In their qui tam complaint, Relators alleged that the defendant submitted legally false claims for payment to USAID by impliedly certifying its compliance with Afghan law in its periodic requests for contract payment. Relators cited to a Federal Acquisition Regulation that required defendant and its personnel to comply with all applicable United States and host country laws. Relators asserted that because defendant fraudulently obtained permits and visas in violation of Afghan law, it failed to comply with a contractual prerequisite of payment and as a result falsely certified its compliance with the contract.  


Granting summary judgment in favor of the defendant, the Court found that the realtors had not provided any facts to show that "USAID may have reduced or refused payments" based on alleged false documents and the violation of Afghan law.  The Court found that compliance with Afghan law "was not material to the government's decision to pay defendant's invoices" because "USAID . . . continued to pay defendant, even though it knew about these allegations and even though . . . it could not determine whether defendant had filed the forged documents."

Remarkably, the Court noted further the government continued to pay the contract even after the relators filed their qui tam suit:  
USAID's conduct after relators filed suit also demonstrates that compliance with Afghan law did not matter to the government's payment decision. Relators commenced this action and provided a copy of the Complaint and a statement of all material facts to the government on August 23, 2011. . . .  . Since then, defendant had submitted at least forty-seven invoices for USAID payment. USAID never demanded that defendant refund any amount paid. Nor has it reduced or withheld payment of any invoice submitted after realtors filed suit. Instead, USAID has accepted and paid for all deliverable components completed by defendant under the contact. . . . . USAID's conduct after relators filed this action demonstrates that defendant's compliance with Afghan work permit and visa requirements did not matter to the government's payment decision. 2015 WL  3570661 *13 (citations omitted).
In short, the Court found that the defendant's compliance with Afghan law provision must not be material to the contract's conditions of payment because USAID continued to make payments on its contract even though it was aware of relators' qui tam suit and the defendant's contractual violation. 

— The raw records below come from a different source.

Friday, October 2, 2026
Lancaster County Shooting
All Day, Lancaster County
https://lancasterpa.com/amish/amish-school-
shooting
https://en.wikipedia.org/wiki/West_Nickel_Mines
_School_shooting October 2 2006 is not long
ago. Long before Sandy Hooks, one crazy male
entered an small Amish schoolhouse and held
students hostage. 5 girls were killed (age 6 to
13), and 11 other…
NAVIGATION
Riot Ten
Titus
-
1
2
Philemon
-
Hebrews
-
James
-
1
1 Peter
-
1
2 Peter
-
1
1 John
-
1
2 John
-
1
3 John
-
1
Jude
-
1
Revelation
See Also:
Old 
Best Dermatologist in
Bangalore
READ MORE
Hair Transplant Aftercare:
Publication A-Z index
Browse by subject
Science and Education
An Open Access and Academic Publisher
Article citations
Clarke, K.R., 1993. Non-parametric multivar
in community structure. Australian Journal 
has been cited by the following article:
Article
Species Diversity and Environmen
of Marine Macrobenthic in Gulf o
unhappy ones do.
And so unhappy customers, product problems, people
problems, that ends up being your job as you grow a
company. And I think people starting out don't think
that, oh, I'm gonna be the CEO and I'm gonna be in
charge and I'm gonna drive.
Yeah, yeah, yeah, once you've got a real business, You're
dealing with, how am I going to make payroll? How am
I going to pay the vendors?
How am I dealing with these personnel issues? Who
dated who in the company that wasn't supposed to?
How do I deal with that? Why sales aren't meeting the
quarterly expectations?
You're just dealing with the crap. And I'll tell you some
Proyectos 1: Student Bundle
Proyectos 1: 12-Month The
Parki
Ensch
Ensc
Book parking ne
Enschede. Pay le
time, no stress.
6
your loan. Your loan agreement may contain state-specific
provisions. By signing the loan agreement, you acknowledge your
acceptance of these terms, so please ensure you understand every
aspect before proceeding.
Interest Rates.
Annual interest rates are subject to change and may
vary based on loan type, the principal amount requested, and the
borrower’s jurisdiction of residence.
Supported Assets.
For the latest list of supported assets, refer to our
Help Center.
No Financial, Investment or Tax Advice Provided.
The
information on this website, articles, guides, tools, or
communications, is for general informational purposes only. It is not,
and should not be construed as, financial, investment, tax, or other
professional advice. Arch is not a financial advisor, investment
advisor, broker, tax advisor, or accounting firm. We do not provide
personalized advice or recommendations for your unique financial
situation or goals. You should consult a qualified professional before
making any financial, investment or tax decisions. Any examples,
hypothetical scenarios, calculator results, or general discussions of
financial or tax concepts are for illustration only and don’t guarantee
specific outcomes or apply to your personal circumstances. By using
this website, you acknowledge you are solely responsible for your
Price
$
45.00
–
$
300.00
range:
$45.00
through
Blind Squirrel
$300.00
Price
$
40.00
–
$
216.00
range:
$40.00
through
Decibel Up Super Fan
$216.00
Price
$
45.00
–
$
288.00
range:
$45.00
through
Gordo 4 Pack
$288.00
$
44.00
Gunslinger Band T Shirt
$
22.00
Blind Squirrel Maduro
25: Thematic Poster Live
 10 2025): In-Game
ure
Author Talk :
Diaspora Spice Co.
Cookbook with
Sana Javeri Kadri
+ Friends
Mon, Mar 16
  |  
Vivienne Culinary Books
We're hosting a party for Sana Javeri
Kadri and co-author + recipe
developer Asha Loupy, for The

The case illustrates two of the maddening aspects of qui tam litigation. First, the government should have dismissed this case when it was filed on the basis that the agency did not believe the defendant's had violated a material provision of the contract.  Instead, as the government so often does, the relator filed a qui tam suit alleging that the defendant violated some government contractual provision or regulation, the government declined to intervene and of course said nothing and the relator prosecuted the matter in the name of the government --all the while as the government agency in question continued to do business with the defendant in the same manner that is alleged to be a FCA violation in the suit.  Almost assuredly, the U.S. Attorney's Office would have inquired of USAID when relators filed their suit and they should have learned then that USAID did not find the contract violation to be material.  Yet, the government permitted the qui tam to proceed even though the government later permitted the defendant to obtain  statements from the USAID contracting representatives who confirmed that they knew "about the defendant's conduct" but continued to direct that USAID pay defendant's invoices.  

Second, the case offers some hope to defendants who are accused by realtors --but not the government-- of violating some obscure or ambiguous regulation or contractual provision. This case permits the defendant to use the government's knowledge of the alleged violation and its continued payment of claims to show that the so called violation must not be material if the government does nothing in the face of these allegations and continues to pay claims.


Defendant's counsel Kathleen Fisher, Nathan F. Garrett, and Todd P. Graves, (the former U.S. Attorney for Kansas City, Missouri) of the Graves Garrett firm should be commended for their excellent work in securing this decision by the Court.